Progressive Image Restoration via Text-Conditioned Video Generation

TL;DR

This work reframes image restoration as progressive video generation conditioned on text, and demonstrates that CogVideo can learn restoration trajectories for super-resolution, deblurring, and low-light enhancement. By fine-tuning with LoRA on three progression datasets and comparing uniform versus scene-adaptive prompts, the approach achieves improved perceptual metrics and temporal coherence. The model generalizes to real-world motion blur in ReLoBlur without extra training, underscoring robustness and transferability. Overall, the paper introduces a unified, interpretable paradigm that leverages temporal diffusion priors to perform cross-task restoration within a single generative framework.

Abstract

Recent text-to-video models have demonstrated strong temporal generation capabilities, yet their potential for image restoration remains underexplored. In this work, we repurpose CogVideo for progressive visual restoration tasks by fine-tuning it to generate restoration trajectories rather than natural video motion. Specifically, we construct synthetic datasets for super-resolution, deblurring, and low-light enhancement, where each sample depicts a gradual transition from degraded to clean frames. Two prompting strategies are compared: a uniform text prompt shared across all samples, and a scene-specific prompting scheme generated via LLaVA multi-modal LLM and refined with ChatGPT. Our fine-tuned model learns to associate temporal progression with restoration quality, producing sequences that improve perceptual metrics such as PSNR, SSIM, and LPIPS across frames. Extensive experiments show that CogVideo effectively restores spatial detail and illumination consistency while maintaining temporal coherence. Moreover, the model generalizes to real-world scenarios on the ReLoBlur dataset without additional training, demonstrating strong zero-shot robustness and interpretability through temporal restoration.

Paper Structure

This paper contains 10 sections, 6 equations, 4 figures, 1 table.

Figures (4)

  • Figure 1: Illustration of the CogVideo fine-tuning process for image restoration. The model receives a video showing progressive visual enhancement (e.g., from low-resolution to super-resolution) and a corresponding textual prompt describing the scene and restoration dynamics. Using LoRA fine-tuning, CogVideo learns to align temporal visual improvements with text semantics, enabling it to generate restoration sequences conditioned on both the input frame and the prompt.
  • Figure 2: Frame-wise restoration performance across three enhancement tasks: (a) super-resolution, (b) deblurring, and (c) low-light enhancement.
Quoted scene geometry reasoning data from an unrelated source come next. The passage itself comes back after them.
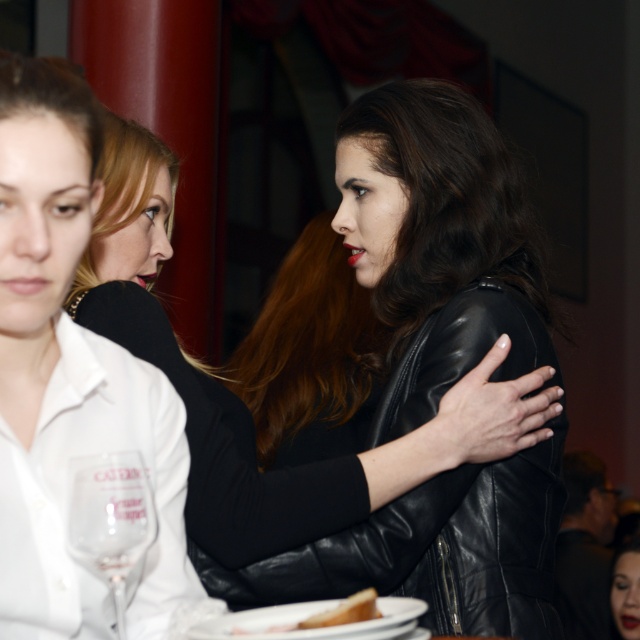 Question: Observing the image, what is the correct spatial positioning of matte black jacket at upper center in reference to black leather jacket at center?

Choices:
 (A) right
 (B) left

Answer: (B)

Question: Among these objects, which one is nearest to the camera?

Choices:
 (A) white bread at lower center
 (B) transparent glass at lower left
 (C) matte black jacket at upper center

Answer: (B)

Question: Considering the real-world distances, which object is closest to the white bread at lower center?

Choices:
 (A) matte black jacket at upper center
 (B) black leather jacket at center
 (C) transparent glass at lower left

Answer: (C)

Question: Estimate the real-world distances between objects in this image. Which object is farther from the white bread at lower center?

Choices:
 (A) transparent glass at lower left
 (B) black leather jacket at center
 (C) matte black jacket at upper center

Answer: (B)

Question: Where is matte black jacket at upper center located in relation to black leather jacket at center in the image?

Choices:
 (A) left
 (B) right

Answer: (A)

Question: Does black leather jacket at center appear on the left side of transparent glass at lower left?

Choices:
 (A) no
 (B) yes

Answer: (A) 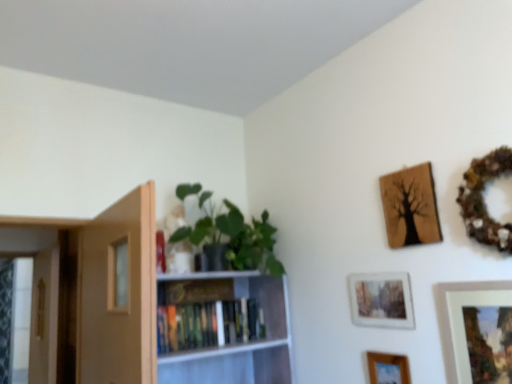 This screenshot has height=384, width=512. What do you see at coordinates (238, 342) in the screenshot?
I see `white glossy bookshelf at center` at bounding box center [238, 342].

In order to click on light brown wood door at left in this screenshot , I will do `click(118, 293)`.

This screenshot has width=512, height=384. What do you see at coordinates (118, 293) in the screenshot?
I see `light brown wood door at left` at bounding box center [118, 293].

The width and height of the screenshot is (512, 384). What do you see at coordinates (388, 368) in the screenshot? I see `wooden picture frame at lower center, which ranks as the fourth picture frame in top-to-bottom order` at bounding box center [388, 368].

What do you see at coordinates (410, 207) in the screenshot? I see `wooden textured picture frame at upper right, the 1th picture frame when ordered from top to bottom` at bounding box center [410, 207].

Find the location of a particular element. white glossy bookshelf at center is located at coordinates coord(238,342).

Does matte wooden picture frame at center, the third picture frame when ordered from bottom to top, lie behind wooden textured picture frame at upper right, the 1th picture frame when ordered from top to bottom?

Yes, matte wooden picture frame at center, the third picture frame when ordered from bottom to top, is further from the viewer.

From a real-world perspective, is matte wooden picture frame at center, the 2th picture frame when ordered from top to bottom, on top of wooden textured picture frame at upper right, the 1th picture frame when ordered from top to bottom?

Incorrect, from a real-world perspective, matte wooden picture frame at center, the 2th picture frame when ordered from top to bottom, is lower than wooden textured picture frame at upper right, the 1th picture frame when ordered from top to bottom.

Based on the photo, what's the angular difference between matte wooden picture frame at center, the 2th picture frame when ordered from top to bottom, and wooden textured picture frame at upper right, positioned as the fourth picture frame in bottom-to-top order,'s facing directions?

The angle between the facing direction of matte wooden picture frame at center, the 2th picture frame when ordered from top to bottom, and the facing direction of wooden textured picture frame at upper right, positioned as the fourth picture frame in bottom-to-top order, is 0.0109 degrees.

Consider the image. From the image's perspective, which one is positioned lower, matte wooden picture frame at center, the third picture frame when ordered from bottom to top, or wooden textured picture frame at upper right, positioned as the fourth picture frame in bottom-to-top order?

From the image's view, matte wooden picture frame at center, the third picture frame when ordered from bottom to top, is below.

Based on the photo, are matte wooden picture frame at center, the third picture frame when ordered from bottom to top, and light brown wood door at left making contact?

matte wooden picture frame at center, the third picture frame when ordered from bottom to top, and light brown wood door at left are clearly separated.

The height and width of the screenshot is (384, 512). I want to click on door positioned vertically above the matte wooden picture frame at center, the third picture frame when ordered from bottom to top (from a real-world perspective), so click(118, 293).

Looking at this image, is matte wooden picture frame at center, the 2th picture frame when ordered from top to bottom, at the left side of light brown wood door at left?

Incorrect, matte wooden picture frame at center, the 2th picture frame when ordered from top to bottom, is not on the left side of light brown wood door at left.

Between matte wooden picture frame at center, the 2th picture frame when ordered from top to bottom, and light brown wood door at left, which one has smaller width?

matte wooden picture frame at center, the 2th picture frame when ordered from top to bottom.

Is matte white picture frame at lower right, the 2th picture frame ordered from the bottom, oriented away from matte wooden picture frame at center, the 2th picture frame when ordered from top to bottom?

No, matte white picture frame at lower right, the 2th picture frame ordered from the bottom,'s orientation is not away from matte wooden picture frame at center, the 2th picture frame when ordered from top to bottom.

Considering the relative sizes of matte white picture frame at lower right, the 2th picture frame ordered from the bottom, and matte wooden picture frame at center, the third picture frame when ordered from bottom to top, in the image provided, is matte white picture frame at lower right, the 2th picture frame ordered from the bottom, wider than matte wooden picture frame at center, the third picture frame when ordered from bottom to top,?

Correct, the width of matte white picture frame at lower right, the 2th picture frame ordered from the bottom, exceeds that of matte wooden picture frame at center, the third picture frame when ordered from bottom to top.

In terms of size, does matte white picture frame at lower right, the 2th picture frame ordered from the bottom, appear bigger or smaller than matte wooden picture frame at center, the third picture frame when ordered from bottom to top?

Considering their sizes, matte white picture frame at lower right, the 2th picture frame ordered from the bottom, takes up more space than matte wooden picture frame at center, the third picture frame when ordered from bottom to top.

Is the position of matte white picture frame at lower right, the 2th picture frame ordered from the bottom, less distant than that of matte wooden picture frame at center, the 2th picture frame when ordered from top to bottom?

Yes, matte white picture frame at lower right, the 2th picture frame ordered from the bottom, is in front of matte wooden picture frame at center, the 2th picture frame when ordered from top to bottom.

Considering the relative sizes of matte wooden picture frame at center, the 2th picture frame when ordered from top to bottom, and wooden picture frame at lower center, which ranks as the fourth picture frame in top-to-bottom order, in the image provided, is matte wooden picture frame at center, the 2th picture frame when ordered from top to bottom, wider than wooden picture frame at lower center, which ranks as the fourth picture frame in top-to-bottom order,?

For each task, PSNR and SSIM generally increase while LPIPS decreases as frames progress, confirming that the model learns temporal enhancement dynamics. The various-prompt version consistently provides slightly higher perceptual quality and smoother progression, highlighting the benefit of scene-aware textual conditioning.
  • Figure 3: Qualitative restoration results across three enhancement tasks using the various-prompt fine-tuned CogVideo. Each row visualizes frames 1, 3, 5, 7, and 9 to illustrate the temporal restoration trajectory. The model demonstrates smooth progression, gradually recovering fine details, edges, and illumination while preserving global structure and perceptual consistency.
  • Figure 4: Qualitative example from the ReLoBlur dataset focusing on a moving football scene. The fine-tuned CogVideo progressively restores the sharp structure and texture of the football while reducing surrounding motion streaks and background smear. From frame 1 to frame 9, the football becomes increasingly clear and well-defined, demonstrating the model’s ability to recover localized high-frequency motion details and maintain temporal consistency without over-sharpening artifacts.